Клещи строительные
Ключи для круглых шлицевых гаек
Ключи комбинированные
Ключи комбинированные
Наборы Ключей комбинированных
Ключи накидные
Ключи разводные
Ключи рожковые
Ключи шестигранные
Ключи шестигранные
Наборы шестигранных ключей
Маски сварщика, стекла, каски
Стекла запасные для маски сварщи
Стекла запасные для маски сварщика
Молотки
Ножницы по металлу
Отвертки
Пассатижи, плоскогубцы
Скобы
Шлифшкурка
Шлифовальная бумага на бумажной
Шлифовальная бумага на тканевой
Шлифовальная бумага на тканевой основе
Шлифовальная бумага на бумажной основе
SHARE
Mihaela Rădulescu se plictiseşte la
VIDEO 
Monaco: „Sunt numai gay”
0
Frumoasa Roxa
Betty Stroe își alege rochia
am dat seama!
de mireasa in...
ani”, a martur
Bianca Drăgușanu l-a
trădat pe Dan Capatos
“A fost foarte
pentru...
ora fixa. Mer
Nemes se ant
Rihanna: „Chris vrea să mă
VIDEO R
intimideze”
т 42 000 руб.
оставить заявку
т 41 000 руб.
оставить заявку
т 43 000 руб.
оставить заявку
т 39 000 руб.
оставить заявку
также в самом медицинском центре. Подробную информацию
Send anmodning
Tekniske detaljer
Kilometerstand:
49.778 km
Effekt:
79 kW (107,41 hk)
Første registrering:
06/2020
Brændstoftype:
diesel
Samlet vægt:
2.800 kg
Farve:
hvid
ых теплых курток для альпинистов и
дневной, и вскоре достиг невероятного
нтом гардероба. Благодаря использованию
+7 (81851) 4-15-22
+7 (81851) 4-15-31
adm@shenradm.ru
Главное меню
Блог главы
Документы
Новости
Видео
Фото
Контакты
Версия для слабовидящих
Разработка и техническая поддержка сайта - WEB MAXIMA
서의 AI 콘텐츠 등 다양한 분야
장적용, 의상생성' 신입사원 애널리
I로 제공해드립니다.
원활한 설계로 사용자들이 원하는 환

YOUR OBJECTIVE ▸
Your task is to reproduce each entry exactly.

WRITTEN SOLUTION ▸
Клещи строительные
Ключи для круглых шлицевых гаек
Ключи комбинированные
Ключи комбинированные
Наборы Ключей комбинированных
Ключи накидные
Ключи разводные
Ключи рожковые
Ключи шестигранные
Ключи шестигранные
Наборы шестигранных ключей
Маски сварщика, стекла, каски
Стекла запасные для маски сварщи
Стекла запасные для маски сварщика
Молотки
Ножницы по металлу
Отвертки
Пассатижи, плоскогубцы
Скобы
Шлифшкурка
Шлифовальная бумага на бумажной
Шлифовальная бумага на тканевой
Шлифовальная бумага на тканевой основе
Шлифовальная бумага на бумажной основе
SHARE
Mihaela Rădulescu se plictiseşte la
VIDEO 
Monaco: „Sunt numai gay”
0
Frumoasa Roxa
Betty Stroe își alege rochia
am dat seama!
de mireasa in...
ani”, a martur
Bianca Drăgușanu l-a
trădat pe Dan Capatos
“A fost foarte
pentru...
ora fixa. Mer
Nemes se ant
Rihanna: „Chris vrea să mă
VIDEO R
intimideze”
т 42 000 руб.
оставить заявку
т 41 000 руб.
оставить заявку
т 43 000 руб.
оставить заявку
т 39 000 руб.
оставить заявку
также в самом медицинском центре. Подробную информацию
Send anmodning
Tekniske detaljer
Kilometerstand:
49.778 km
Effekt:
79 kW (107,41 hk)
Første registrering:
06/2020
Brændstoftype:
diesel
Samlet vægt:
2.800 kg
Farve:
hvid
ых теплых курток для альпинистов и
дневной, и вскоре достиг невероятного
нтом гардероба. Благодаря использованию
+7 (81851) 4-15-22
+7 (81851) 4-15-31
adm@shenradm.ru
Главное меню
Блог главы
Документы
Новости
Видео
Фото
Контакты
Версия для слабовидящих
Разработка и техническая поддержка сайта - WEB MAXIMA
서의 AI 콘텐츠 등 다양한 분야
장적용, 의상생성' 신입사원 애널리
I로 제공해드립니다.
원활한 설계로 사용자들이 원하는 환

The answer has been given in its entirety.